As homo sapiens, we are designed to survive. Instincts and behaviors which made us last this long as species are now on our way of succeeding in the stock market. Behavioral finance – a rather new field of economics – explores the intersection of finance and human behavior. Below are some of the key concepts of this field:
Loss Aversion: Simply said, the regret of losing 10% is more chilling than the joy of wining 20%. Our ancestors hated getting injured while hunting a gazelle much more than enjoying the pride of killing a giant mammoth. Coming back to the cave empty-handed was a much better option than coming back seriously injured. This thinking applies to investors today. In an attempt to avoid short-term losses in the stock market, most people overreact to daily news and abandon their long-term financial plans.
Overconfidence: If the cavemen weren’t overconfident in their hunting skills, they wouldn’t go out hunting massive beasts with their spears. They had to bring home the meat or they would starve. Investors are also overconfident assuming they know more than they do. They overestimate their investing skills. This overconfidence leads them to taking on too much risk. For example, hanging on to a stock hoping it will bounce back or having too much of one stock hoping it will continue to go up.
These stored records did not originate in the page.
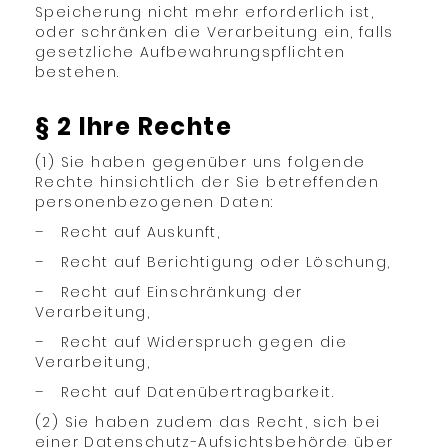
Speicherung nicht mehr erforderlich ist,
oder schränken die Verarbeitung ein, falls
gesetzliche Aufbewahrungspflichten
bestehen.
§ 2 Ihre Rechte
(1) Sie haben gegenüber uns folgende
Rechte hinsichtlich der Sie betreffenden
personenbezogenen Daten:
– Recht auf Auskunft,
– Recht auf Berichtigung oder Löschung,
– Recht auf Einschränkung der
Verarbeitung,
– Recht auf Widerspruch gegen die
Verarbeitung,
– Recht auf Datenübertragbarkeit.
(2) Sie haben zudem das Recht, sich bei
einer Datenschutz-Aufsichtsbehörde über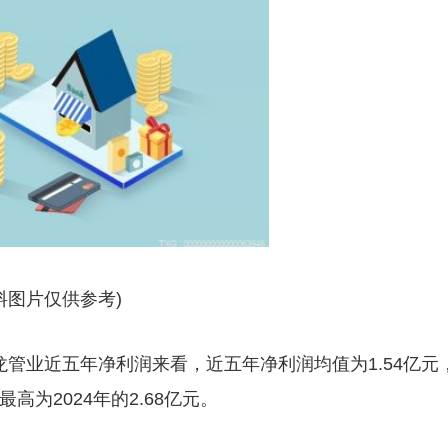
料图片仅供参考)
青龙管业近五年净利润来看，近五年净利润均值为1.54亿元
最高为2024年的2.68亿元。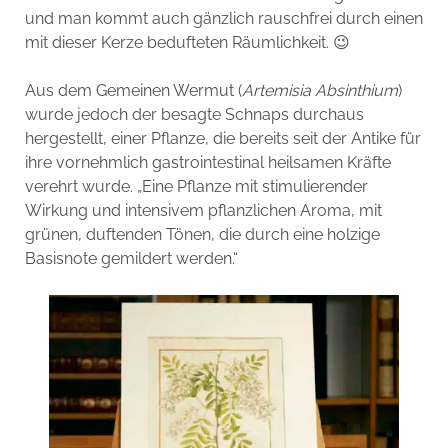
und man kommt auch gänzlich rauschfrei durch einen
mit dieser Kerze bedufteten Räumlichkeit. 😉
Aus dem Gemeinen Wermut (
Artemisia Absinthium
)
wurde jedoch der besagte Schnaps durchaus
hergestellt, einer Pflanze, die bereits seit der Antike für
ihre vornehmlich gastrointestinal heilsamen Kräfte
verehrt wurde. „Eine Pflanze mit stimulierender
Wirkung und intensivem pflanzlichen Aroma, mit
grünen, duftenden Tönen, die durch eine holzige
Basisnote gemildert werden.“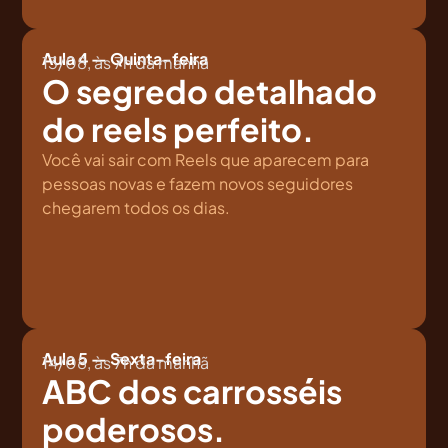
Aula 4 — Quinta-feira
13/08, às 7h da manhã
O segredo detalhado
do reels perfeito.
Você vai sair com Reels que aparecem para
pessoas novas e fazem novos seguidores
chegarem todos os dias.
Aula 5 — Sexta-feira
14/08, às 7h da manhã
ABC dos carrosséis
poderosos.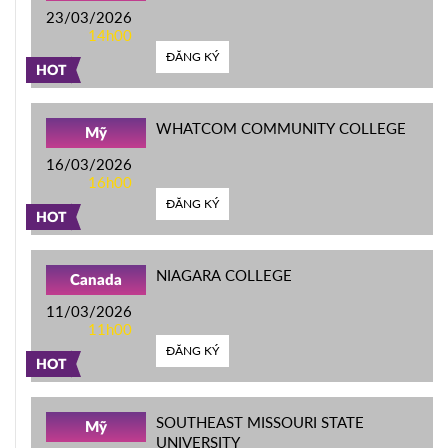
23/03/2026
14h00
ĐĂNG KÝ
HOT
WHATCOM COMMUNITY COLLEGE
Mỹ
16/03/2026
16h00
ĐĂNG KÝ
HOT
NIAGARA COLLEGE
Canada
11/03/2026
11h00
ĐĂNG KÝ
HOT
SOUTHEAST MISSOURI STATE
Mỹ
UNIVERSITY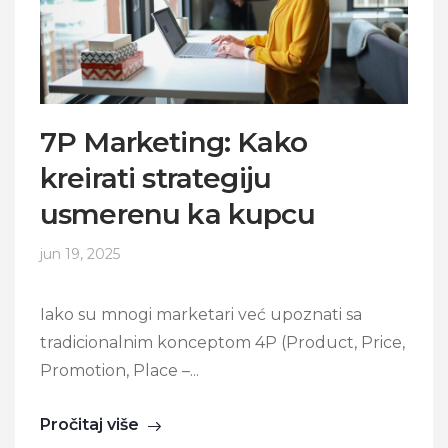
7P Marketing: Kako
kreirati strategiju
usmerenu ka kupcu
jun 19, 2025
Iako su mnogi marketari već upoznati sa
tradicionalnim konceptom 4P (Product, Price,
Promotion, Place –...
Pročitaj više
Confirmation Bias: We are pattern seeking creatures. Patterns help us predict and respond to natural events. For example, observing star formations in the sky when determining hunting seasons or observing the growth of certain plants to find the nearest river or lake. The more evidence we found confirming a given pattern, the more we bolstered that belief. When an observation didn’t coincide with that belief, we simply ignored it. Many investors still behave this way. If a piece of information doesn’t confirm their existing opinion about a given stock or asset class, they choose to ignore that information.